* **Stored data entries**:
^^^^
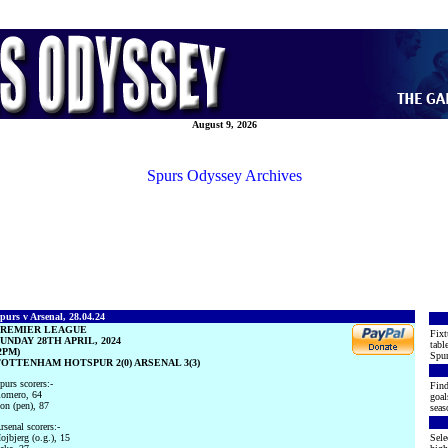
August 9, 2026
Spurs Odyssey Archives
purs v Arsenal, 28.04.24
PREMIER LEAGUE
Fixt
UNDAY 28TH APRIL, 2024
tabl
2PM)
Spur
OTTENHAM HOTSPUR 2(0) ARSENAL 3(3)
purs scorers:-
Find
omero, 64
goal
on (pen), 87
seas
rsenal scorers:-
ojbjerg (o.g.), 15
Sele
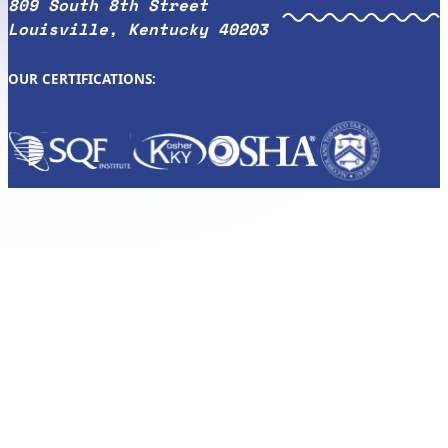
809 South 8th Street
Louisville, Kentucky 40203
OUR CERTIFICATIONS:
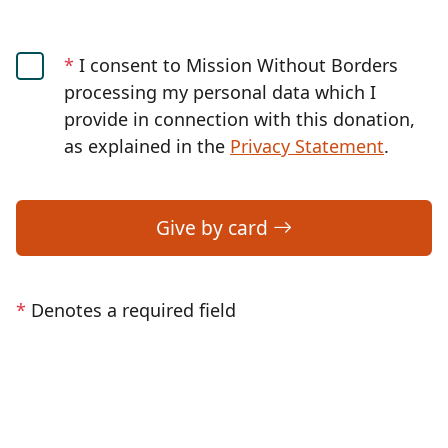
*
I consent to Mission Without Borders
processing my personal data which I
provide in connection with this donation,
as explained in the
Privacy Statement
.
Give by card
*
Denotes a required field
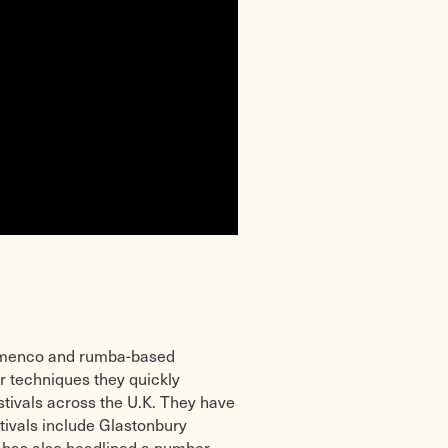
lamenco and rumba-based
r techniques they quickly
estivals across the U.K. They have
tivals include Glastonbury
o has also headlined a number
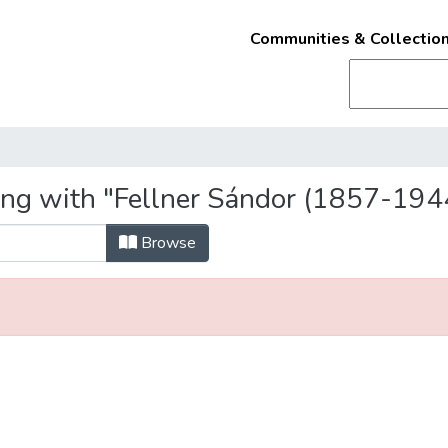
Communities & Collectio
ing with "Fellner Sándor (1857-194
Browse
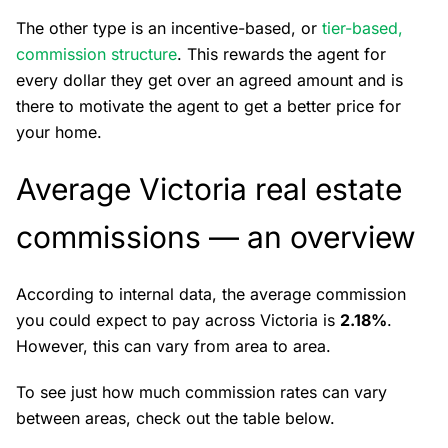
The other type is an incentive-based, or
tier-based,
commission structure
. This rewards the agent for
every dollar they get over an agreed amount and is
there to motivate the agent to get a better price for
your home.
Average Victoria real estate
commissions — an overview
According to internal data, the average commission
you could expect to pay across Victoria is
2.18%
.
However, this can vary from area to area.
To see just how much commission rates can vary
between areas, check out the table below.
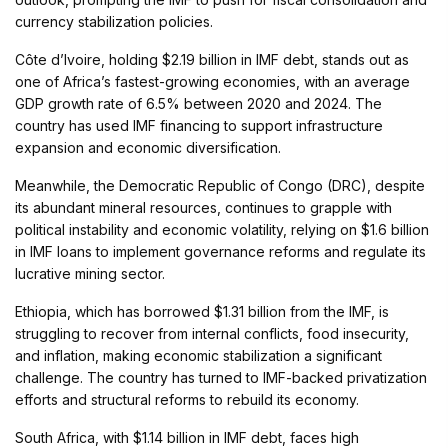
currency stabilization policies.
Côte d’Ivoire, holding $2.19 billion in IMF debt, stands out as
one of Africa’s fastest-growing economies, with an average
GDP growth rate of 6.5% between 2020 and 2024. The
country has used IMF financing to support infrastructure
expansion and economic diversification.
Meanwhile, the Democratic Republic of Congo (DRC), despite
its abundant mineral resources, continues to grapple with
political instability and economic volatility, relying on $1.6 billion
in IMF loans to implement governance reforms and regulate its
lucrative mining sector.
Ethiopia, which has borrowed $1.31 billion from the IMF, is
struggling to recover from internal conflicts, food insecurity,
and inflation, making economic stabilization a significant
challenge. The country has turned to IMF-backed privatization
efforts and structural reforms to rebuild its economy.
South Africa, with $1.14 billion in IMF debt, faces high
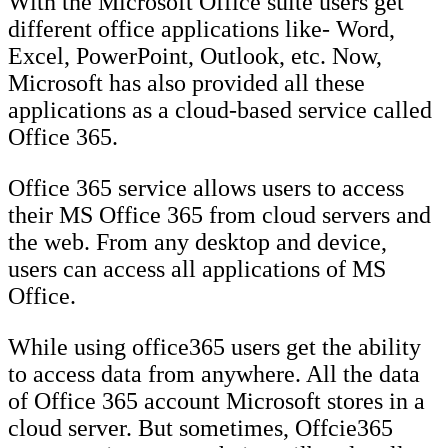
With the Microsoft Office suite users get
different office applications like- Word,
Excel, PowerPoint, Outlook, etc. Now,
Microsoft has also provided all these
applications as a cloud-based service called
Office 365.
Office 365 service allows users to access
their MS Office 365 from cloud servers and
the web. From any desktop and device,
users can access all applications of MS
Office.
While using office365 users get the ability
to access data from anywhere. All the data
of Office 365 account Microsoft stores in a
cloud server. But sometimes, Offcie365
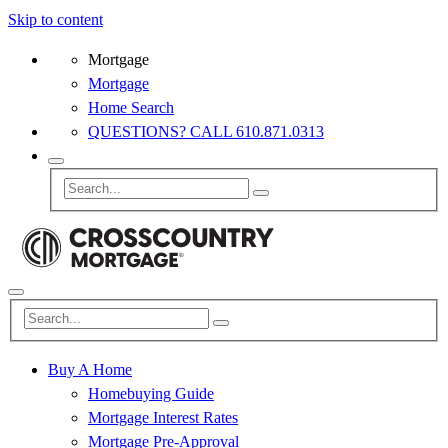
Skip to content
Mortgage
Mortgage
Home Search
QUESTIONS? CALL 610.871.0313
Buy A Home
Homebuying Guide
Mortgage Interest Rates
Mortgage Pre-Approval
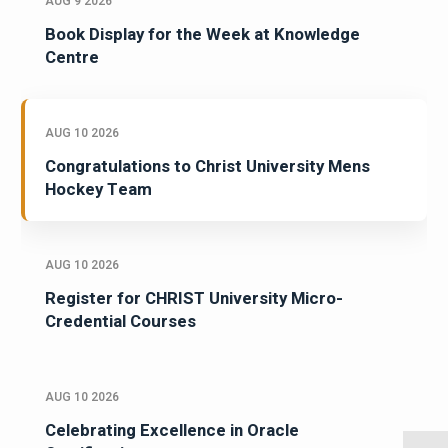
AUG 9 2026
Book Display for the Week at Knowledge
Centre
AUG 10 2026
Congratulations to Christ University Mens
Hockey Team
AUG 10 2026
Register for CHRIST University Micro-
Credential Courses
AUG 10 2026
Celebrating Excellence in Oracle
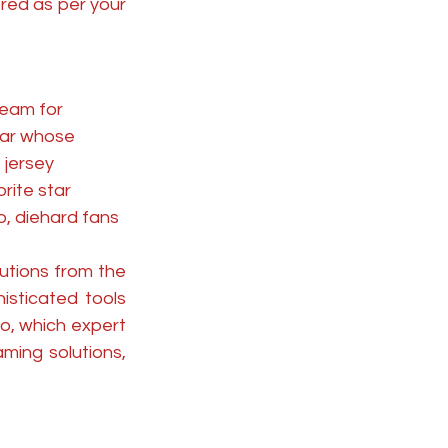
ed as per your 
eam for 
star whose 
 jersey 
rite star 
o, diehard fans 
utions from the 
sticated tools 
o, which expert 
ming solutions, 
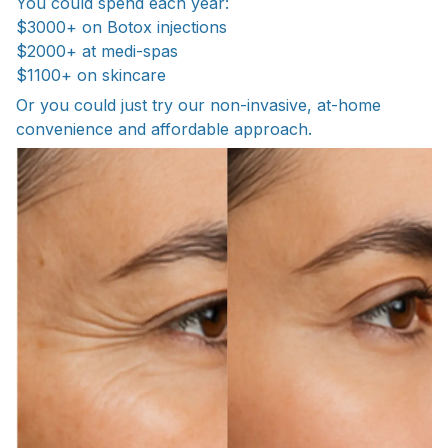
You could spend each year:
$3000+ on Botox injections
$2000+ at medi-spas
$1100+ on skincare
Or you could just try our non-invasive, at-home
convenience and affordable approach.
^^^^
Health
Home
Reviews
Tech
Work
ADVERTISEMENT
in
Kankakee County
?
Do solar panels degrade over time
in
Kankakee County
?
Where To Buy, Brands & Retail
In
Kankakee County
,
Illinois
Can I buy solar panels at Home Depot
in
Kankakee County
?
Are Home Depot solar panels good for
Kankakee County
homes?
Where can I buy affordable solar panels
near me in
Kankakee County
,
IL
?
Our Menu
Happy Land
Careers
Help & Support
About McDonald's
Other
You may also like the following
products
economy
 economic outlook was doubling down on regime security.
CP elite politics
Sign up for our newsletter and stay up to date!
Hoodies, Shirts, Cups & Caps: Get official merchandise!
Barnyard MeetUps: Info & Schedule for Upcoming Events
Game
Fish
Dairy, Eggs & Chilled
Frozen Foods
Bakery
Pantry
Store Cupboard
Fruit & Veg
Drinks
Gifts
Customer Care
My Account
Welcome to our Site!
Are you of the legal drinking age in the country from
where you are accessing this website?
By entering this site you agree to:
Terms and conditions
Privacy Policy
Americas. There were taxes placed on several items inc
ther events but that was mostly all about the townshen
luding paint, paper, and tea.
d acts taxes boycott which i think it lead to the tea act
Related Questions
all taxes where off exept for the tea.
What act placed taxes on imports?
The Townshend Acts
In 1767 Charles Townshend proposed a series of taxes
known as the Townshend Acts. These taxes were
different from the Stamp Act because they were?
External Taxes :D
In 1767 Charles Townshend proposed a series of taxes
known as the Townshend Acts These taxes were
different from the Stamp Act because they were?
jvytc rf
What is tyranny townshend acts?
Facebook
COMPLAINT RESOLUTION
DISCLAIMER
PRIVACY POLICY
^^^^
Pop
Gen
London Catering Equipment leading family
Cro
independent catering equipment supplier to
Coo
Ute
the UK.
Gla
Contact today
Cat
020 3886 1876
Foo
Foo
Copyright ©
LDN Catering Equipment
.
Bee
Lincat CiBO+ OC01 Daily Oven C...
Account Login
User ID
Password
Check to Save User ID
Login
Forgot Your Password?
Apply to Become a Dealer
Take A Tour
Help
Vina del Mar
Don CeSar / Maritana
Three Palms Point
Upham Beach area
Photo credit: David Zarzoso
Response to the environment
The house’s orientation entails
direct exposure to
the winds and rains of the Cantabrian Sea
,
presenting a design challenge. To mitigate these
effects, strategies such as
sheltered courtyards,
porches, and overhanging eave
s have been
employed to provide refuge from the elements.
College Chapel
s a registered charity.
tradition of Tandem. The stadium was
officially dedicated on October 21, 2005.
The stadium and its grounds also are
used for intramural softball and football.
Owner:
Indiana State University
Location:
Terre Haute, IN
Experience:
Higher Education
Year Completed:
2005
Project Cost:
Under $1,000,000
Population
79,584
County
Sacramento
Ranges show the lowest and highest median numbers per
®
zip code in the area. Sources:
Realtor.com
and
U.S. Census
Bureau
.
^^^^
* **Action item**: From the records above, copy exactly the lines starting at the one with "provide in connection" and ending at the one with "tivals include Glastonbury", and no others. Pictures stay out.

* **Response to this task**:
provide in connection with this donation,
as explained in the
Privacy Statement
.
Give by card
*
Denotes a required field
lamenco and rumba-based
r techniques they quickly
estivals across the U.K. They have
tivals include Glastonbury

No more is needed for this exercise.